Big Wave! Tsunami! by Kimiko Kajikawa and Ed Young
One autumn day Ojiisan's family prepared to walk down to the village to celebrate the rice harvest. To their surprise, Ojiisan did not want to go.
"Something does not feel right." Ojiisan wiped the sweat from his brow. So he and his grandson Tada, stayed home.
Ojiisan and Tada stood on the balcony to watch the celebration below.
It is the best of times. Grandfather is the richest man around, by virtue of his large stone cottage high on the mountainside, his vast rice fields golden with ripe grain, and the wisdom and knowledge he once gleaned from his own Ojiisan, his grandfather's stories. The rice harvest promises to be bountiful, and the villagers, dressed in their best, congregate at the temple to give thanks and to dance out the holiday before the toil of gathering the crop begins.
But Ojiisan feels beneath his feet the rumble of an earthquake, a small one barely noticed by the revelers, who are used to such temblors. But from his vantage Ojiisan sees something the dancers cannot. The waters of the sea are moving--against the wind--beginning to flow away from the shore.
Suddenly he remembers his own Ojiisan's words, told to him as a child, and what the fleeing waters mean.
"Tsunami--the monster wave," he whispered.
Ojiisan knows what the people below cannot yet know, and he knows there is only one way to save them.
"Tada! Hurry!" he said. "Light me a torch!"

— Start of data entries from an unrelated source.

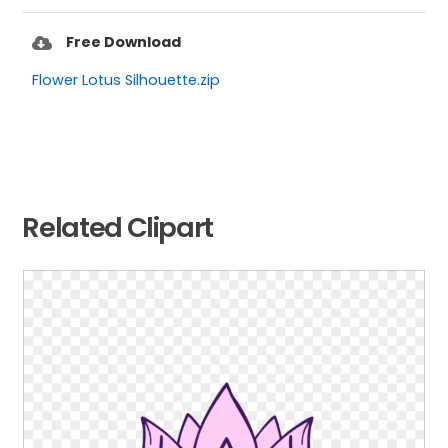
Free Download
Flower Lotus Silhouette.zip
Related Clipart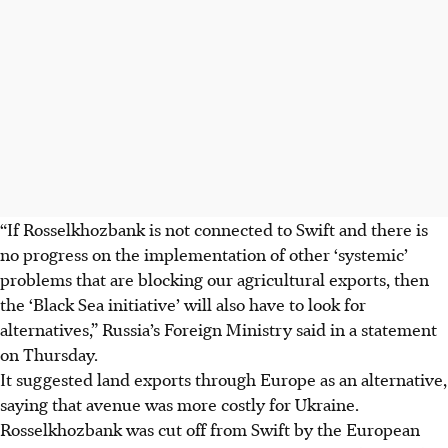
“If Rosselkhozbank is not connected to Swift and there is
no progress on the implementation of other ‘systemic’
problems that are blocking our agricultural exports, then
the ‘Black Sea initiative’ will also have to look for
alternatives,” Russia’s Foreign Ministry said in a statement
on Thursday.
It suggested land exports through Europe as an alternative,
saying that avenue was more costly for Ukraine.
Rosselkhozbank was cut off from Swift by the European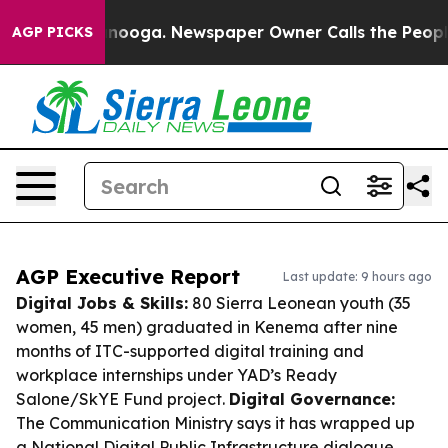
hattanooga. Newspaper Owner Calls the People Abrupt
AGP PICKS
AGP Executive Report
Last update: 9 hours ago
Digital Jobs & Skills:
80 Sierra Leonean youth (35
women, 45 men) graduated in Kenema after nine
months of ITC-supported digital training and
workplace internships under YAD’s Ready
Salone/SkYE Fund project.
Digital Governance:
The Communication Ministry says it has wrapped up
a National Digital Public Infrastructure dialogue,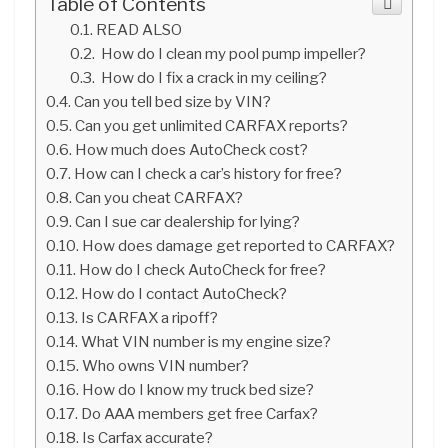
Table of Contents
READ ALSO
How do I clean my pool pump impeller?
How do I fix a crack in my ceiling?
Can you tell bed size by VIN?
Can you get unlimited CARFAX reports?
How much does AutoCheck cost?
How can I check a car’s history for free?
Can you cheat CARFAX?
Can I sue car dealership for lying?
How does damage get reported to CARFAX?
How do I check AutoCheck for free?
How do I contact AutoCheck?
Is CARFAX a ripoff?
What VIN number is my engine size?
Who owns VIN number?
How do I know my truck bed size?
Do AAA members get free Carfax?
Is Carfax accurate?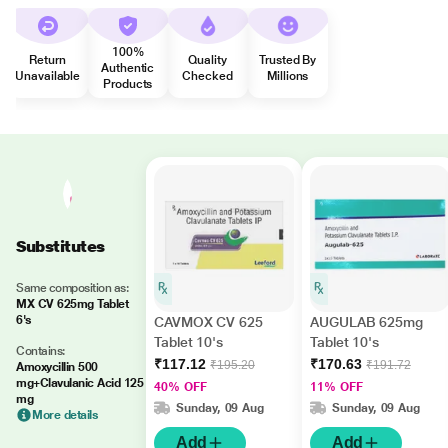
100%
Return
Quality
Trusted By
Authentic
Unavailable
Checked
Millions
Products
Substitutes
Same composition as:
MX CV 625mg Tablet
6's
CAVMOX CV 625
AUGULAB 625mg
Tablet 10's
Tablet 10's
Contains:
₹117.12
₹170.63
₹195.20
₹191.72
Amoxycillin 500
mg+Clavulanic Acid 125
40% OFF
11% OFF
mg
Sunday, 09 Aug
Sunday, 09 Aug
More details
Add
Add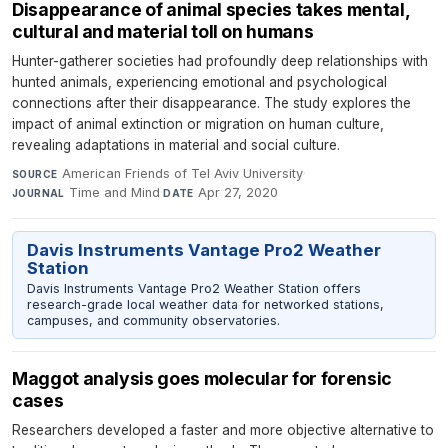
Disappearance of animal species takes mental,
cultural and material toll on humans
Hunter-gatherer societies had profoundly deep relationships with
hunted animals, experiencing emotional and psychological
connections after their disappearance. The study explores the
impact of animal extinction or migration on human culture,
revealing adaptations in material and social culture.
American Friends of Tel Aviv University
·
SOURCE
Time and Mind
·
Apr 27, 2020
JOURNAL
DATE
Davis Instruments Vantage Pro2 Weather
Station
Davis Instruments Vantage Pro2 Weather Station offers
research-grade local weather data for networked stations,
campuses, and community observatories.
Maggot analysis goes molecular for forensic
cases
Researchers developed a faster and more objective alternative to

Before his grandson's stunned, uncomprehending eyes, Ojiisan runs into his own rice fields, spreading fire from his torch everywhere. The smoke and orange flame rise quickly into the clear blue sky and the people below stop their celebration and then, as the temple bells ring the alarm, begin to run up the mountain to fight the destruction of the fire raging through Grandfather's crop, destroying his wealth.
It is only when they reach his cottage that they can hear Ojiisan's voice:
"Kita!" Ojiisan shouted, pointing toward the sea.

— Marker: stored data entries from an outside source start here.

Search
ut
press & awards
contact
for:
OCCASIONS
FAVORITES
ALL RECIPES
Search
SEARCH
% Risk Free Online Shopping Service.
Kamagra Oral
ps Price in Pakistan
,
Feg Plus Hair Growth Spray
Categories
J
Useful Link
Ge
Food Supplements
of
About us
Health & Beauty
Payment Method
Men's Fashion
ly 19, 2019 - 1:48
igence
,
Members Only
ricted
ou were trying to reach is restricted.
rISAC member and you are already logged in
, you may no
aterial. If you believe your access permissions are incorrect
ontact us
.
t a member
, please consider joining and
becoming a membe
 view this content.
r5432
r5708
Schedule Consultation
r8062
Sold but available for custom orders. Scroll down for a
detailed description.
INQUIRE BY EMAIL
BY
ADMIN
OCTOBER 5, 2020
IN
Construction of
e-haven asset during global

The long darkness was the returning sea, as high as a cliff and as wide as the sky, heading for the village with lightning speed.
"Tsunami!" shrieked the people.
Twice, thrice, four times, the furious sea devoured the village.

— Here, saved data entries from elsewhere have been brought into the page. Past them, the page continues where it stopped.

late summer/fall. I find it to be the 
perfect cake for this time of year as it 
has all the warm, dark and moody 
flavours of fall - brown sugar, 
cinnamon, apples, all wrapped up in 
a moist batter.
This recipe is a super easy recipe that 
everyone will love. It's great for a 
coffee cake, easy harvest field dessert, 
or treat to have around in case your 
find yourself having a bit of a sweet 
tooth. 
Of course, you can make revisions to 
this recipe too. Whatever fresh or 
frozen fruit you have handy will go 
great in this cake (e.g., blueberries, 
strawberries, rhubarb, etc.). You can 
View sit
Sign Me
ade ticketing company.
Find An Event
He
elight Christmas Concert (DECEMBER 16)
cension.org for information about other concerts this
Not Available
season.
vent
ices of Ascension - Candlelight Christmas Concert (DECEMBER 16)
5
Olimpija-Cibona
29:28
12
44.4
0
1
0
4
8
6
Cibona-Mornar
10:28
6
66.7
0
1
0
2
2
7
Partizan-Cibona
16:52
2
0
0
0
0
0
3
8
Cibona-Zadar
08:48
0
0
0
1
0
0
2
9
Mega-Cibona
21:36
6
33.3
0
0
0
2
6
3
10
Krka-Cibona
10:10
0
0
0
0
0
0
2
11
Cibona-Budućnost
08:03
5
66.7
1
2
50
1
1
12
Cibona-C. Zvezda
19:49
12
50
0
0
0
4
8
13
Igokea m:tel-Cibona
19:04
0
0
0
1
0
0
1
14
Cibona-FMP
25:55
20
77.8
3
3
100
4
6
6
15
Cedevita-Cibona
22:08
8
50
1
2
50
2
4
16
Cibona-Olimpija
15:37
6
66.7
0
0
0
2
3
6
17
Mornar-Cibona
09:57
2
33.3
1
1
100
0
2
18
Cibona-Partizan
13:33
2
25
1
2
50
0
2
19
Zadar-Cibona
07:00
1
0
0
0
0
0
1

The village, the temple, all below is lost in a maelstrom of destruction, but the people, all four hundred of them, realize that they have their lives only because of the wisdom and sacrifice of Ojiisan.
In Tsunami!(Penguin Group, 2009), Kimiko Kajikawa's spare and beautiful text is set out beautifully by the spectacular illustrations of Caldecott medalist Ed Young (for Lon Po Po: A Red-Riding Hood Story from China) Young's mixed media express the terror of the towering wave, created in gauche, pastel, and delicate paper fibers, in a blend of beauty and horror which has to be seen, his enormous black, white-crested wave filling the double-page spread, looming over the tiny coastal village with its temple arch and fishing boats calmly at anchor, waiting their destruction. A tour de force, a picture book which perfectly combines words and art to create a memory more emotionally moving that any news video clip.
This powerful picture book, which recounts an actual event in 1854, is perhaps best used with the older picture book crowd, who may have acquired some scientific knowledge of tsunamis. Paired with the scientific rationality and historical fantasy of Mary Pope Osborne's High Tide in Hawaii (Magic Tree House 28) and its companion guide, Magic Tree House Research Guide #15: Tsunamis and Other Natural Disasters: A Nonfiction Companion to High Tide in Hawaii (A Stepping Stone Book(TM)), this book makes a fine introduction to the study of earthquakes and tsunamis.